Same thing with conversation history. The model isn't remembering what you said ten messages ago. The application is just copying those ten messages onto the note every time.
Understanding this changes how you use these tools. If something feels "stuck," it might be the app's note management misfiring, not the AI being stubborn. If the AI suddenly "forgets" something important, it might be because that part was summarized away or not copied to the new note.
The model just reads what's on the paper passed to it.
Leaky Memory
While editing, Holly asked me a question I wanted to at least mention. She noticed that sometimes when talking to one instance of Claude, it has access to other chats. It does!
This process works similarly to Option 2 above: copying what the model considers important. ChatGPT seems to do this automatically—extending the context with additional information from other chats. Claude, on the other hand, seems to treat this as an action; the model can decide to search the other chats.

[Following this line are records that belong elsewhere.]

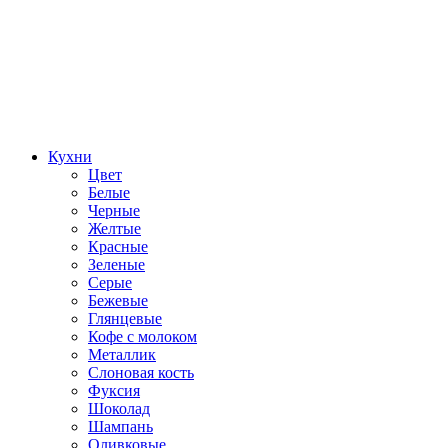
Кухни
Цвет
Белые
Черные
Желтые
Красные
Зеленые
Серые
Бежевые
Глянцевые
Кофе с молоком
Металлик
Слоновая кость
Фуксия
Шоколад
Шампань
Оливковые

This process relies on semantic relationships, which I talked about back in Episode 9 where we compared embedding to geocoding.
Newsologue
- Anthropic Launches Cowork - I think this is pretty big, Claude Code is a very effective programmer, but it is also a very effective… worker. CoWork intends to bring that capability to a nice GUI so you don’t have to deal with the command line. I’m eager to see how some of our non-developer staff at dymaptic make use of this.

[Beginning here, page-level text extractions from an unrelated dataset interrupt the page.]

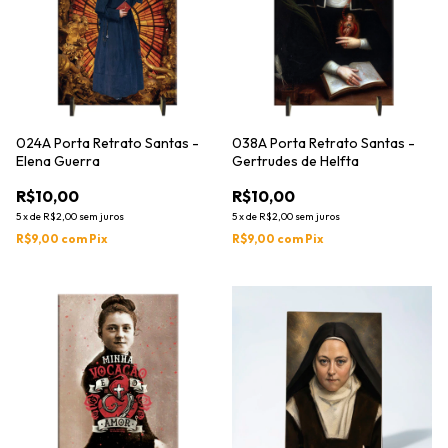
024A Porta Retrato Santas -
038A Porta Retrato Santas -
Elena Guerra
Gertrudes de Helfta
R$10,00
R$10,00
5
x
de
R$2,00
sem juros
5
x
de
R$2,00
sem juros
R$9,00
com
Pix
R$9,00
com
Pix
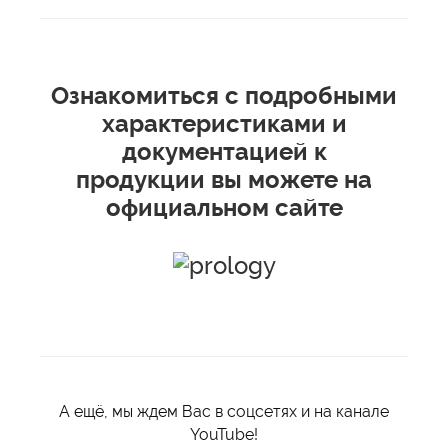
Ознакомиться с подробными
характеристиками и
документацией к
продукции вы можете на
официальном сайте
А ещё, мы ждем Вас в соцсетях и на канале
YouTube!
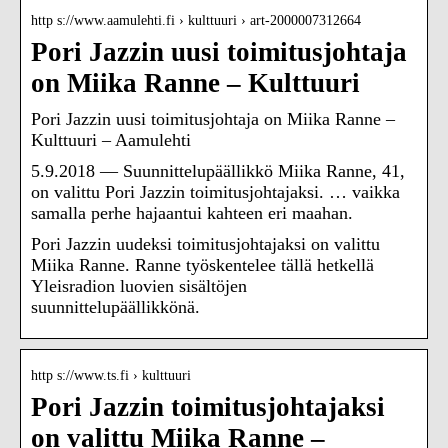
http s://www.aamulehti.fi › kulttuuri › art-2000007312664
Pori Jazzin uusi toimitusjohtaja
on Miika Ranne – Kulttuuri
Pori Jazzin uusi toimitusjohtaja on Miika Ranne –
Kulttuuri – Aamulehti
5.9.2018 — Suunnittelupäällikkö Miika Ranne, 41,
on valittu Pori Jazzin toimitusjohtajaksi. … vaikka
samalla perhe hajaantui kahteen eri maahan.
Pori Jazzin uudeksi toimitusjohtajaksi on valittu
Miika Ranne. Ranne työskentelee tällä hetkellä
Yleisradion luovien sisältöjen
suunnittelupäällikkönä.
http s://www.ts.fi › kulttuuri
Pori Jazzin toimitusjohtajaksi
on valittu Miika Ranne –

- Everyone Launches a “Health” App - Both OpenAI and Anthropic launch an AI app that is HIPPA compliant that can… answer health questions? I haven’t tried it yet, but regular Claude is pretty good at health questions, so this might be ok. But there also might be so many constraints and controls on it that it isn’t very useful.
- Some monkeys broke out of the
jailzoo - The real issue here is that animal control had trouble finding them because reports on social media were a mix of real images and AI made up ones, and sometimes they couldn’t tell the difference. Don't make deep fakes.
Epilogue
This post started as a conversation in the kitchen (as they sometimes do) with a couple of friends, trying to explain what “context” is. That turned into a brain dump into Claude, which cooked up the note-passing metaphor, but failed to execute it. I took it from there, then Holly edited.
I’ve written about this a few times now, context windows, because I think it is an important factor in understanding how these models behave when you use them.